#### Extracted information:
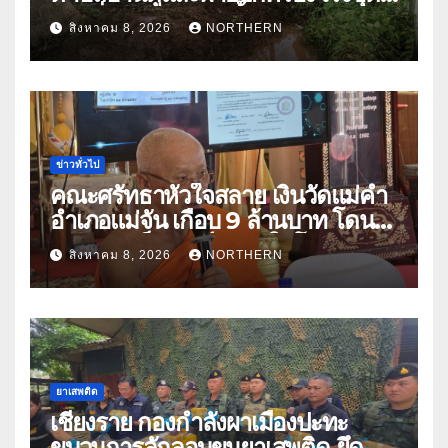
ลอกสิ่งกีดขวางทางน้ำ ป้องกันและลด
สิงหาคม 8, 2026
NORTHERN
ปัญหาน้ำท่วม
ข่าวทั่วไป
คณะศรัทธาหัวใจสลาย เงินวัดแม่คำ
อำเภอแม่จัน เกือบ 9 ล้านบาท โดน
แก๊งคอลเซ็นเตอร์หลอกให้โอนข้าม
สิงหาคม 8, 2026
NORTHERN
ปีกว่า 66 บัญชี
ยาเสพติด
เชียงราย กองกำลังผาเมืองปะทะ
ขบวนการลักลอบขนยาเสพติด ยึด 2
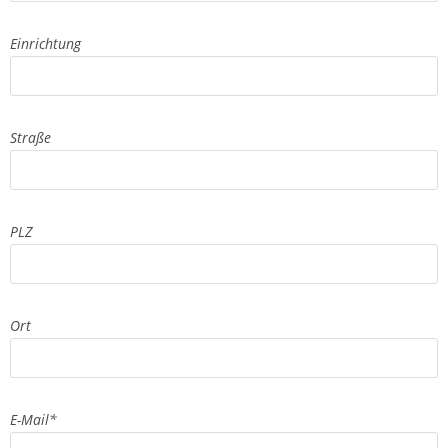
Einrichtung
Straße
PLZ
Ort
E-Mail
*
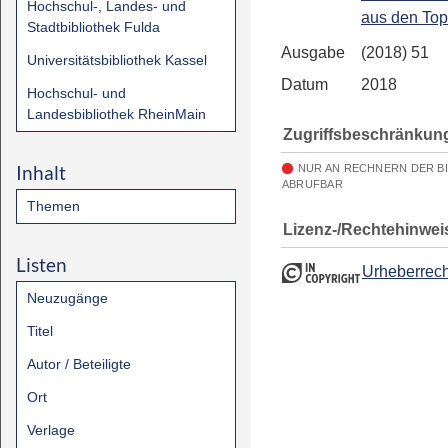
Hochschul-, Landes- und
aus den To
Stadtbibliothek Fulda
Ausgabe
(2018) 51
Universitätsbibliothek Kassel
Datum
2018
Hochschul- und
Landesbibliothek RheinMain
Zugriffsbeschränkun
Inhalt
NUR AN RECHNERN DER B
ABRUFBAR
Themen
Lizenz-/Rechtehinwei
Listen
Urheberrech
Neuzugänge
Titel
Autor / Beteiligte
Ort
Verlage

==

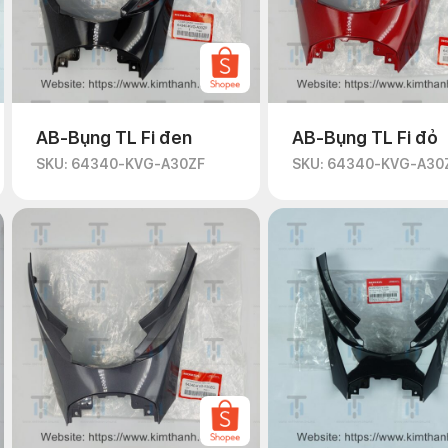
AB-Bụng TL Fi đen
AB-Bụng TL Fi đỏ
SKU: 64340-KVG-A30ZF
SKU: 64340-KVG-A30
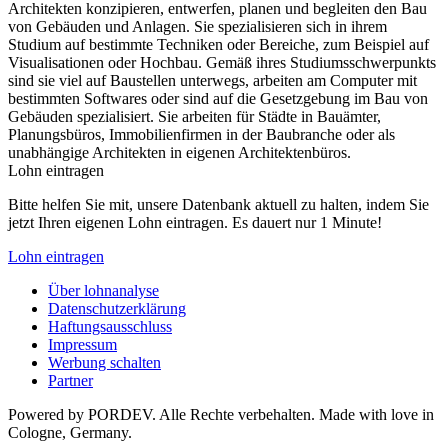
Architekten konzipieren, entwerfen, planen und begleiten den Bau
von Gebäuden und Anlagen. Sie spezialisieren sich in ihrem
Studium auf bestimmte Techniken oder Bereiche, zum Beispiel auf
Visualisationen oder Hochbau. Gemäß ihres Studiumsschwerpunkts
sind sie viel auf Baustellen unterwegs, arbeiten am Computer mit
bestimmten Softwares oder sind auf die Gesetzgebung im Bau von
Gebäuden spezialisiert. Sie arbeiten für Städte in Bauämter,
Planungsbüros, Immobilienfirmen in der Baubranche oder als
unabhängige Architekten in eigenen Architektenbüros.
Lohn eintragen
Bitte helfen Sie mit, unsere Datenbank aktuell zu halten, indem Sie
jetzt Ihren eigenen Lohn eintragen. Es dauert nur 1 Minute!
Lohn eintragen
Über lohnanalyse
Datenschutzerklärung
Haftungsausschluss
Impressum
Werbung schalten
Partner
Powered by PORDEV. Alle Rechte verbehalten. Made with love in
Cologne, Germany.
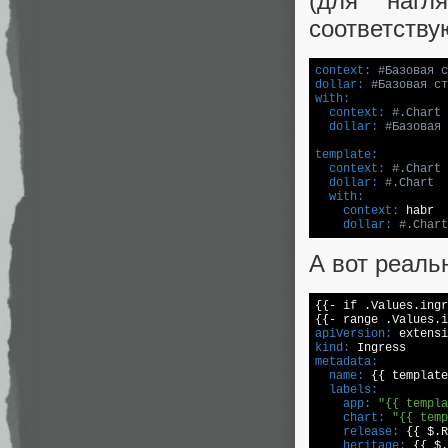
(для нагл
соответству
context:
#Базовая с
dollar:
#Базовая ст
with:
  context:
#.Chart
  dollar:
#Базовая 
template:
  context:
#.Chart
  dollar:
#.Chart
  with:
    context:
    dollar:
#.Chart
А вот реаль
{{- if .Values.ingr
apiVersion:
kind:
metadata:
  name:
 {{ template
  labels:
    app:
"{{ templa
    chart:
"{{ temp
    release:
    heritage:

...

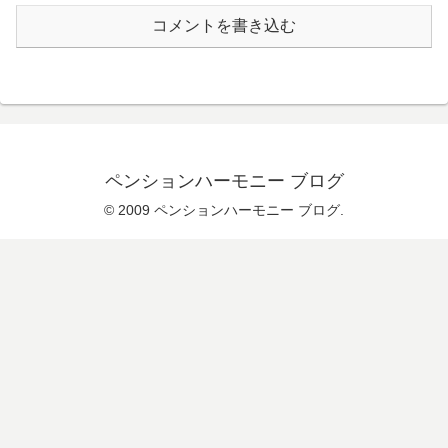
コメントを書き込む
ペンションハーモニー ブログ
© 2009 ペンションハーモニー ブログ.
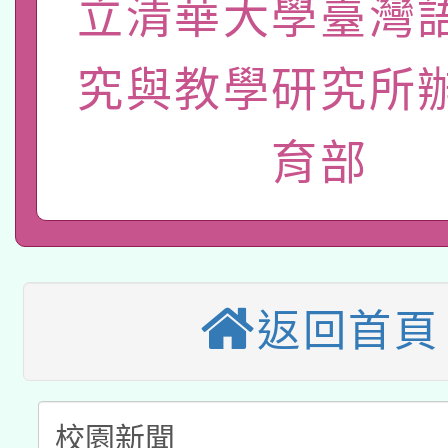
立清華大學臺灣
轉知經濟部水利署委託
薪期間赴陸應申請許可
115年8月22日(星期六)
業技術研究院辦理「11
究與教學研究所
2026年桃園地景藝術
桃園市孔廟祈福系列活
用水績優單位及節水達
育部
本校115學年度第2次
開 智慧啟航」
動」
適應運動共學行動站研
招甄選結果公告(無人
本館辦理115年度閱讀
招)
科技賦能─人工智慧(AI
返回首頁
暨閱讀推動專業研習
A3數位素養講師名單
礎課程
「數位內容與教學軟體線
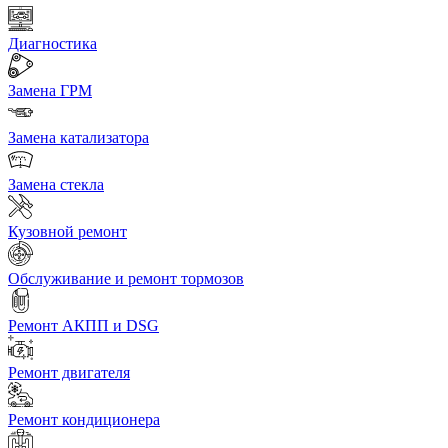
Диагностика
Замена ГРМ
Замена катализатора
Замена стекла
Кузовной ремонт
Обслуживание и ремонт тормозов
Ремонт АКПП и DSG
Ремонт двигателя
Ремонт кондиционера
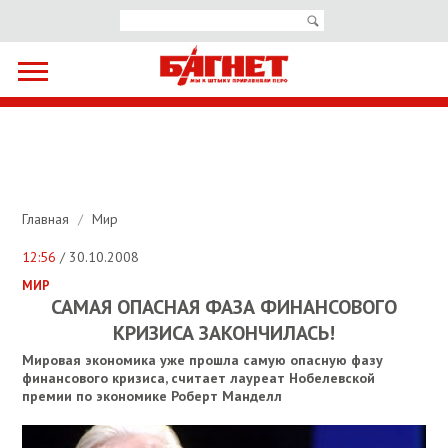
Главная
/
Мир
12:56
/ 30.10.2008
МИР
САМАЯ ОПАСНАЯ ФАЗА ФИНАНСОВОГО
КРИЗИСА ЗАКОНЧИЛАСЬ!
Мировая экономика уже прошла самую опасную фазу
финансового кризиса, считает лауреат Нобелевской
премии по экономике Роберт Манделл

#### Required action:
Count the lines in the records above that contain the word "Architekten", and give only that number.

#### Written answer:
2